*Task instructions*.
Every record here must be copied exactly, except for the images it holds.

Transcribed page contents
* * * * * * * * *

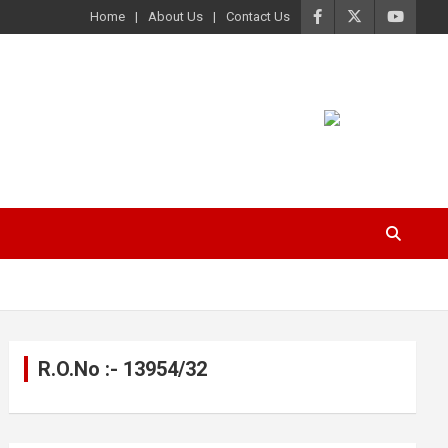
Home
About Us
Contact Us
R.O.No :- 13954/32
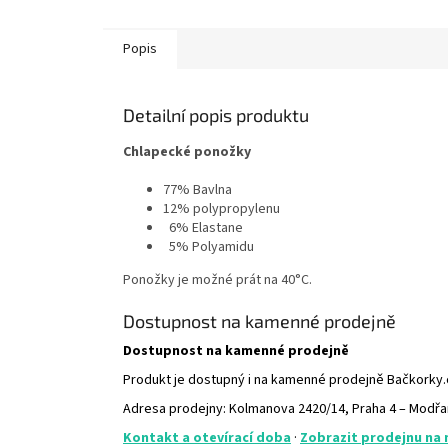
Popis
Detailní popis produktu
Chlapecké ponožky
77% Bavlna
12% polypropylenu
6% Elastane
5% Polyamidu
Ponožky je možné prát na 40°C.
Dostupnost na kamenné prodejně
Dostupnost na kamenné prodejně
Produkt je dostupný i na kamenné prodejně Bačkorky
Adresa prodejny: Kolmanova 2420/14, Praha 4 – Modř
Kontakt a otevírací doba
·
Zobrazit prodejnu na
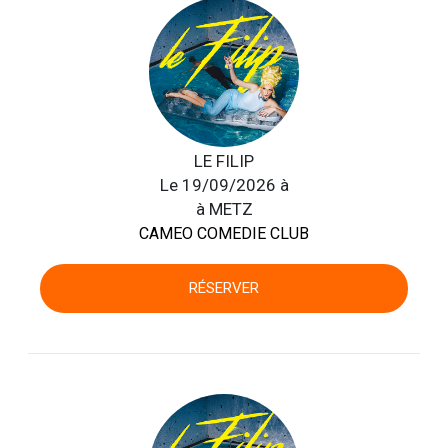
LE FILIP
Le 19/09/2026 à
à METZ
CAMEO COMEDIE CLUB
RÉSERVER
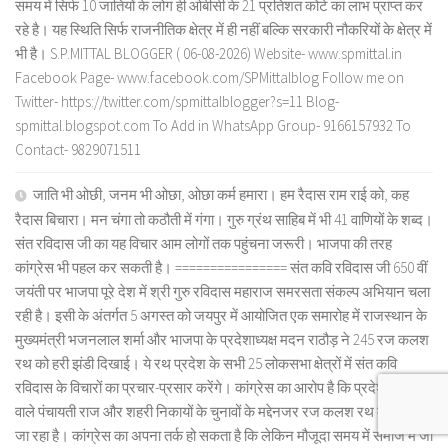
समय में सिर्फ 10 जातियों के लोग ही ओबीसी के 21 प्रतिशत कोटे का लाभ प्राप्त कर
रहे है। यह स्थिति सिर्फ राजनीतिक क्षेत्र में ही नहीं बल्कि सरकारी नौकरियों के क्षेत्र में
भी है। S.P.MITTAL BLOGGER ( 06-08-2026) Website- www.spmittal.in
Facebook Page- www.facebook.com/SPMittalblog Follow me on
Twitter- https://twitter.com/spmittalblogger?s=11 Blog-
spmittal.blogspot.com To Add in WhatsApp Group- 9166157932 To
Contact- 9829071511
जाति भी ओछी, जनम भी ओछा, ओछा कर्म हमारा। हम रैदास राम राई को, कह
रैदास बिचारा। मन चंगा तो कठौती में गंगा। गुरु ग्रंथ साहिब में भी 41 वाणियों के शब्द।
संत रविदास जी का यह विचार आम लोगों तक पहुंचना जरूरी। भाजपा की तरह
कांग्रेस भी पहल कर सकती है। ================ संत कवि रविदास जी 650 वीं
जयंती पर भाजपा पूरे देश में श्री गुरु रविदास महाराज समरसता संकल्प अभियान चला
रही है। इसी के अंतर्गत 5 अगस्त को जयपुर में आयोजित एक समारोह में राजस्थान के
मुख्यमंत्री भजनलाल शर्मा और भाजपा के प्रदेशाध्यक्ष मदन राठौड़ ने 245 रज कलश
रथ को हरी झंडी दिखाई। ये रथ प्रदेश के सभी 25 लोकसभा क्षेत्रों में संत कवि
रविदास के विचारों का प्रचार-प्रसार करेंगे। कांग्रेस का आरोप है कि प्रदेश में होने
वाले पंचायती राज और शहरी निकायों के चुनावों के मद्देनजर रज कलश रथ को घुमाया
जा रहा है। कांग्रेस का अपना तर्क हो सकता है कि लेकिन मौजूदा समय में समाज में जो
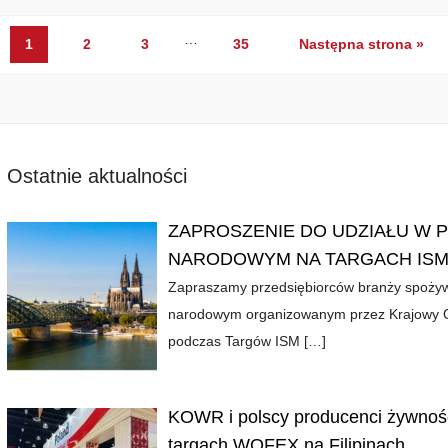
…
1
2
3
35
Następna strona »
Ostatnie aktualności
ZAPROSZENIE DO UDZIAŁU W 
NARODOWYM NA TARGACH ISM
Zapraszamy przedsiębiorców branży spożywc
narodowym organizowanym przez Krajowy O
podczas Targów ISM
[…]
KOWR i polscy producenci żywnośc
targach WOFEX na Filipinach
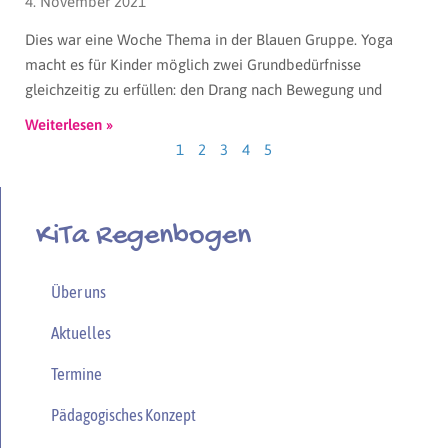
4. November 2021
Dies war eine Woche Thema in der Blauen Gruppe. Yoga
macht es für Kinder möglich zwei Grundbedürfnisse
gleichzeitig zu erfüllen: den Drang nach Bewegung und
Weiterlesen »
1
2
3
4
5
KiTa Regenbogen
Über uns
Aktuelles
Termine
Pädagogisches Konzept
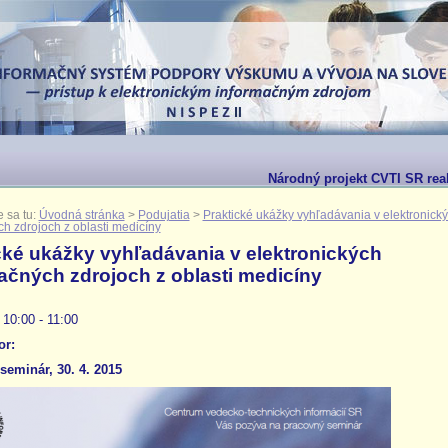
Národný projekt CVTI SR real
 sa tu:
Úvodná stránka
>
Podujatia
>
Praktické ukážky vyhľadávania v elektronick
h zdrojoch z oblasti medicíny
cké ukážky vyhľadávania v elektronických
ačných zdrojoch z oblasti medicíny
 10:00 - 11:00
or:
seminár, 30. 4. 2015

* * * * * * * * *

*Problem solution*.
Home
About Us
Contact Us
R.O.No :- 13954/32
Popis
Detailní popis produktu
Chlapecké ponožky
77% Bavlna
12% polypropylenu
6% Elastane
5% Polyamidu
Ponožky je možné prát na 40°C.
Dostupnost na kamenné prodejně
Dostupnost na kamenné prodejně
Produkt je dostupný i na kamenné prodejně Bačkorky
Adresa prodejny: Kolmanova 2420/14, Praha 4 – Modř
Kontakt a otevírací doba
·
Zobrazit prodejnu na
LE FILIP
Le 19/09/2026 à
à METZ
CAMEO COMEDIE CLUB
RÉSERVER
समय में सिर्फ 10 जातियों के लोग ही ओबीसी के 21 प्रतिशत कोटे का लाभ प्राप्त कर
रहे है। यह स्थिति सिर्फ राजनीतिक क्षेत्र में ही नहीं बल्कि सरकारी नौकरियों के क्षेत्र में
भी है। S.P.MITTAL BLOGGER ( 06-08-2026) Website- www.spmittal.in
Facebook Page- www.facebook.com/SPMittalblog Follow me on
Twitter- https://twitter.com/spmittalblogger?s=11 Blog-
spmittal.blogspot.com To Add in WhatsApp Group- 9166157932 To
Contact- 9829071511
जाति भी ओछी, जनम भी ओछा, ओछा कर्म हमारा। हम रैदास राम राई को, कह
रैदास बिचारा। मन चंगा तो कठौती में गंगा। गुरु ग्रंथ साहिब में भी 41 वाणियों के शब्द।
संत रविदास जी का यह विचार आम लोगों तक पहुंचना जरूरी। भाजपा की तरह
कांग्रेस भी पहल कर सकती है। ================ संत कवि रविदास जी 650 वीं
जयंती पर भाजपा पूरे देश में श्री गुरु रविदास महाराज समरसता संकल्प अभियान चला
रही है। इसी के अंतर्गत 5 अगस्त को जयपुर में आयोजित एक समारोह में राजस्थान के
मुख्यमंत्री भजनलाल शर्मा और भाजपा के प्रदेशाध्यक्ष मदन राठौड़ ने 245 रज कलश
रथ को हरी झंडी दिखाई। ये रथ प्रदेश के सभी 25 लोकसभा क्षेत्रों में संत कवि
रविदास के विचारों का प्रचार-प्रसार करेंगे। कांग्रेस का आरोप है कि प्रदेश में होने
वाले पंचायती राज और शहरी निकायों के चुनावों के मद्देनजर रज कलश रथ को घुमाया
जा रहा है। कांग्रेस का अपना तर्क हो सकता है कि लेकिन मौजूदा समय में समाज में जो
…
1
2
3
35
Następna strona »
Ostatnie aktualności
ZAPROSZENIE DO UDZIAŁU W 
NARODOWYM NA TARGACH ISM
Zapraszamy przedsiębiorców branży spożywc
narodowym organizowanym przez Krajowy O
podczas Targów ISM
[…]
KOWR i polscy producenci żywnośc
targach WOFEX na Filipinach
4. November 2021
Dies war eine Woche Thema in der Blauen Gruppe. Yoga
macht es für Kinder möglich zwei Grundbedürfnisse
gleichzeitig zu erfüllen: den Drang nach Bewegung und
Weiterlesen »
1
2
3
4
5
KiTa Regenbogen
Über uns
Aktuelles
Termine
Pädagogisches Konzept
Národný projekt CVTI SR real
 sa tu:
Úvodná stránka
>
Podujatia
>
Praktické ukážky vyhľadávania v elektronick
h zdrojoch z oblasti medicíny
cké ukážky vyhľadávania v elektronických
ačných zdrojoch z oblasti medicíny
 10:00 - 11:00
or:
seminár, 30. 4. 2015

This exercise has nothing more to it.